Postpartum Obsessive Compulsive Disorder (OCD)

The PPD symptoms may also be mixed with anxiety symptoms that take on an obsessive (thoughts) and/or compulsive (behaviors) feature OR these may be experienced without depressive symptoms.

According to Postpartum Support International, "This disorder is one of the most under-recognized and under-treated types of perinatal mood disorders. It occurs in approximately 3 to 5 % of new mothers, yet it can be most alarming for a new mother. The symptoms include intrusive and persistent thoughts or mental images and a sense of horror about the thoughts/images. The thoughts are typically accompanied by behaviors to reduce the overwhelming anxiety that accompanies the thoughts."
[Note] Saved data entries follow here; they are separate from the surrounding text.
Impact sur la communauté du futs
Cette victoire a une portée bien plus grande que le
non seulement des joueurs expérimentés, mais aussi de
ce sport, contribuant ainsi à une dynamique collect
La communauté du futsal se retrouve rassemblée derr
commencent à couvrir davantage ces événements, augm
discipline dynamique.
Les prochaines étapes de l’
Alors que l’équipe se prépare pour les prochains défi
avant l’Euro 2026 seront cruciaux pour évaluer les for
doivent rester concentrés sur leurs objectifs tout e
These compulsive, ritualistic behaviors often include checking baby frequently, obsessively searching for information on the internet/books, etc. For example, a mother may have an irrational fear that she is going to drop the baby down the stairs. Consequently, she may avoid using the stairs or even going near a staircase. These mothers are NOT in danger of harming their infants and are disturbed by these troubling thoughts."

Again, if you or a loved one are experiencing the afore-mentioned symptoms, call your physician because help is easily available.

Postpartum Post-Traumatic Stress Disorder (PTSD)

An estimated 1 to 6 % of women will experience a postpartum traumatic stress disorder. The primary symptoms of this disorder include:

Trauma re-experienced (through dreams, thoughts, etc.)
Avoidance of stimuli associated with the event (thoughts, feelings, people, places, details of the event, etc.)

Persistent arousal (irritability, difficulty sleeping, hypervigilance, and an exaggerated startle response).

Again, if you or a loved one are experiencing the afore-mentioned symptoms, call your physician because help is easily available.

Postpartum Psychosis

 The rarest of all of the postpartum illnesses, this is shown to affect about 1 in every 1000 births.  Symptoms occur between 3-14 days and initially resemble PPD.  If you or a loved one is experiencing any of the following symptoms, call 911 or go to your nearest emergency room immediately. Severity is the key in diagnosing (by a trained and licensed professional) and symptoms may include:

• Excessive energy that is frantic looking to observers
• Refusal to eat
• Total irrationality (may exhibit bizarre hallucinations, incoherence, and/or confusion)
• Loss of memory

Postpartum psychosis is a psychiatric emergency requiring immediate intervention because of the risk of injury to the infant or suicide by the mother. However, women with postpartum psychosis may not recognize that they are having problems and may be unable or unwilling to seek treatment. If family members or friends suspect the mother may be experiencing a postpartum psychosis, they must alert professionals promptly.

The most important information to take with you is that THERE IS HELP AVAVILABLE!! You are NOT alone. You are NOT a bad person. You are NOT a bad mother. You DO have the choice to feel better. You DO have the option to get help!